Disruptive vs. emerging
One of the most common blanket terms used for AI, machine learning, robotic process automation, and other technologies is “disruptive technology.”
The word disruption can have two meanings:
- To throw into turmoil or disorder
- To break to split apart
With those options, it’s not hard to see why the term disruptive has a negative connotation.

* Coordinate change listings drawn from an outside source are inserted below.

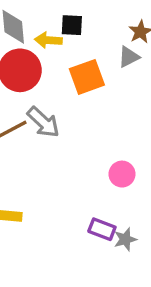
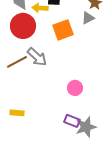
pink circle: (122, 174) -> (75, 88), moved
gray star: (125, 239) -> (86, 127), size x1.5

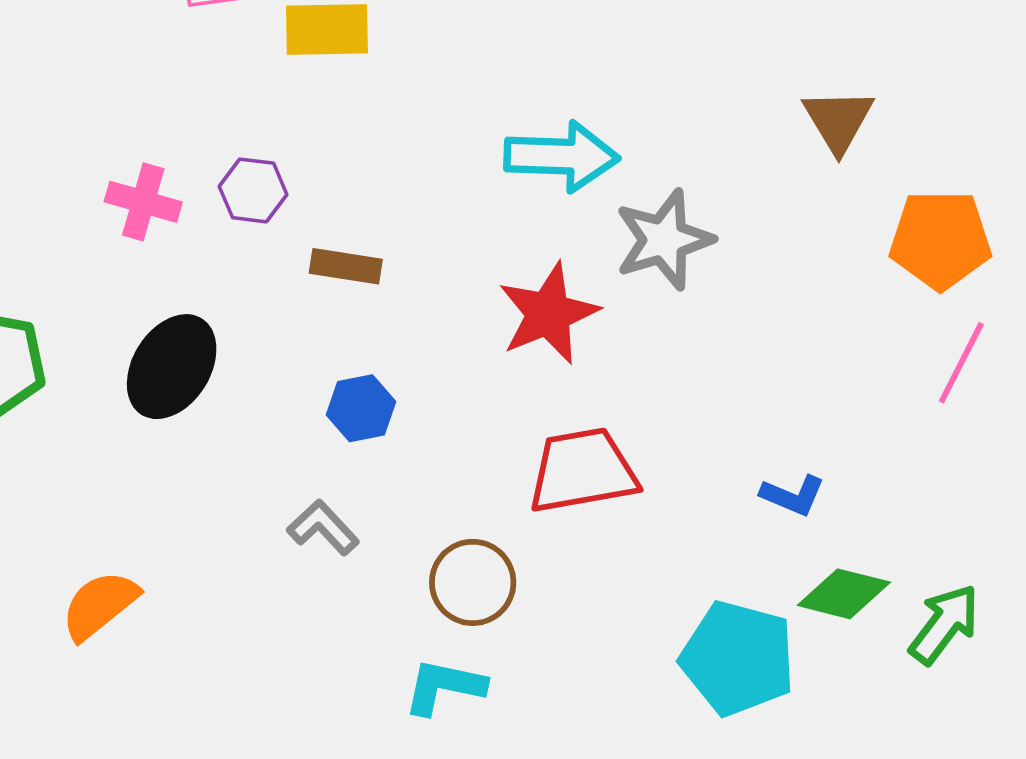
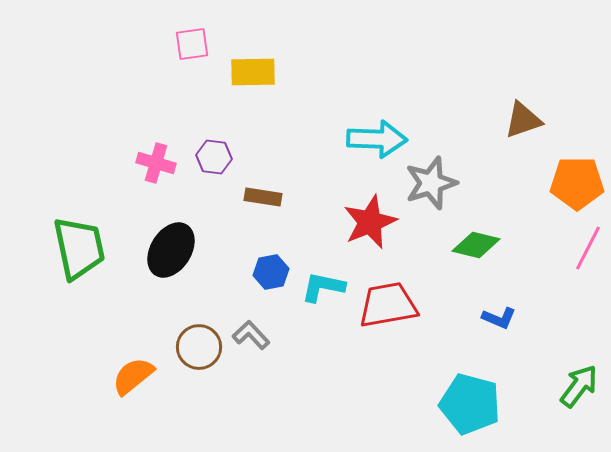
brown triangle: (838, 120) -> (523, 120), turned 42
brown circle: (473, 582) -> (199, 347), moved
green diamond: (844, 594) -> (476, 245), moved
cyan L-shape: (444, 687) -> (323, 287), moved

I prefer the term “emerging technology.” Emerging technology can be used to describe new technologies, but it can also refer to the continuing development of existing technologies. When you talk to your team about AI, referring to it as an emerging technology takes a more positive view, and rightly so. AI will create more opportunity than just the headlines are giving you.
Artificial vs. augmented
AI will play a complementary role for many workers. It will make them faster and more productive. That’s why I prefer to think of AI as less about “artificial” intelligence and more about augmented intelligence.
Tech Target defines augmented intelligence as “an alternative conceptualization of artificial intelligence that focuses on AI’s assistive role, emphasizing the fact that cognitive technology is designed to enhance human intelligence rather than replace it.”

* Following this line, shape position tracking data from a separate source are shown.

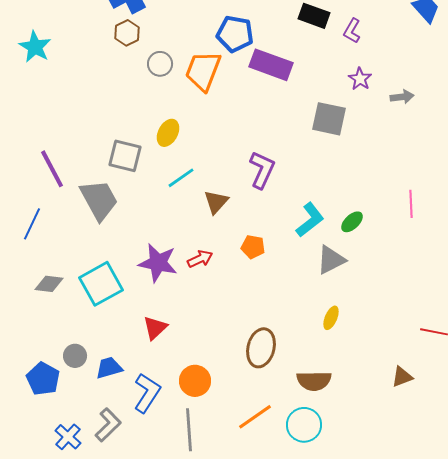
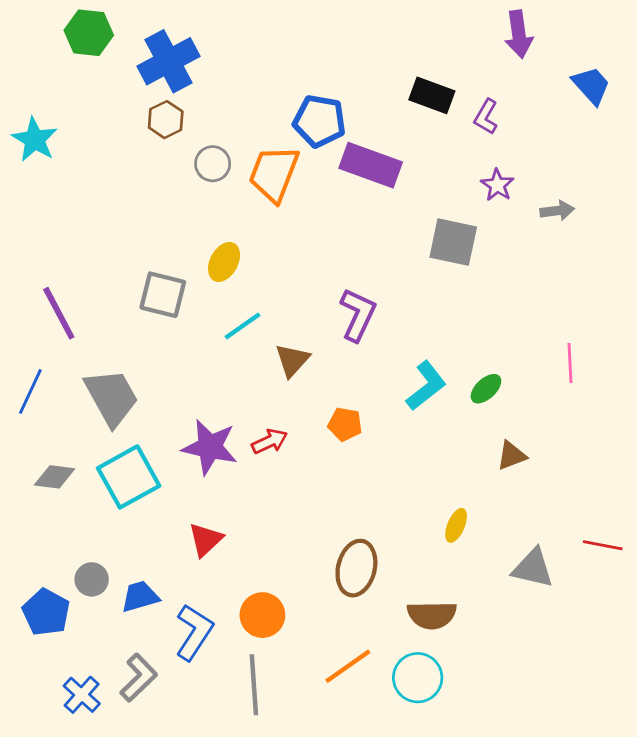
gray trapezoid: (99, 200) -> (112, 397), moved
gray triangle: (331, 260) -> (533, 568), moved, turned 40
brown triangle: (402, 377) -> (512, 456), moved

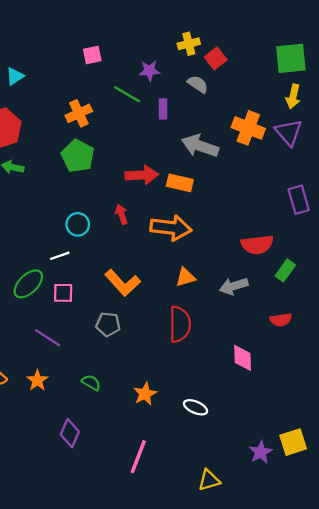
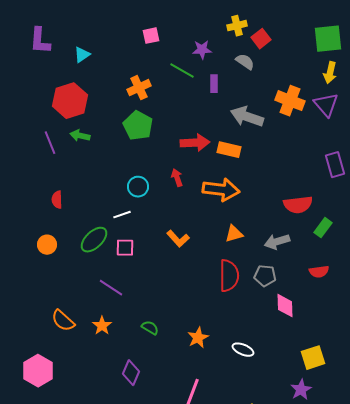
orange L-shape: (123, 283) -> (178, 239), size x0.7
gray pentagon: (108, 324) -> (265, 276), moved
yellow square: (293, 442) -> (313, 358), moved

Augmented intelligence isn’t about removing humans from the decision-making equation. Its focus is on providing humans with more and better information on which to base their decisions. Instead of wasting time entering or sifting through massive amounts of data and struggling to stay fully up-to-speed with ever-changing legislation and accounting standards, your team will have more bandwidth for higher-level, strategic thinking.
Future vs. now
Futuristic movies may have instilled audiences with a sense of dread at the thought of AI turning against humans, but chances are, you’re already using AI in your home.
If you use Google Photos, the app is already using its vast database of images to recognize features such as sunsets, mountains, or faces in your photos, making searching for a particular photo a snap. Netflix and Spotify scan not just what you’ve liked in the past, but what other users like you are enjoying to deliver up personalized recommendations. When we talk about AI, it’s essential to talk about how augmented intelligence is impacting us now – not just in a vague futuristic way.
According to recent research from McKinsey, up to 45% of the tasks individuals are paid to perform can be automated using currently available technologies. This isn’t just low-skill, low wage roles, but even some of the highest-paid occupations in the economy, including financial managers, physicians and CEOs. The benefits automating these tasks range from increased output to higher quality and improved reliability. McKinsey estimates those benefits are worth three to ten times the cost. Thus augmentation is a competitive differentiator right now.
Changing the way we think and talk about AI may seem like splitting hairs to some, but embracing AI is about adopting a more positive mindset. We need to look deeper than the headlines and consider how this emerging technology will augment rather than disrupt what we do.
When discussing the future of the profession with your team, don’t react with fear. Instead, embrace the many opportunities that AI will bring as more and more members of our profession – and our clients – adopt it. The real power of AI doesn’t lie in its ability to eliminate jobs, but in its ability to free up time and resources. The accounting profession of the future is going to be far more efficient and strategic as a result of AI. If we can learn to see AI for what it is – a form of augmented intelligence that is impacting our lives in positive ways now, and will continue to do so in the future, then your teams will more readily adopt the technology. The sooner we begin to leverage AI, the smoother sailing it will be for everybody.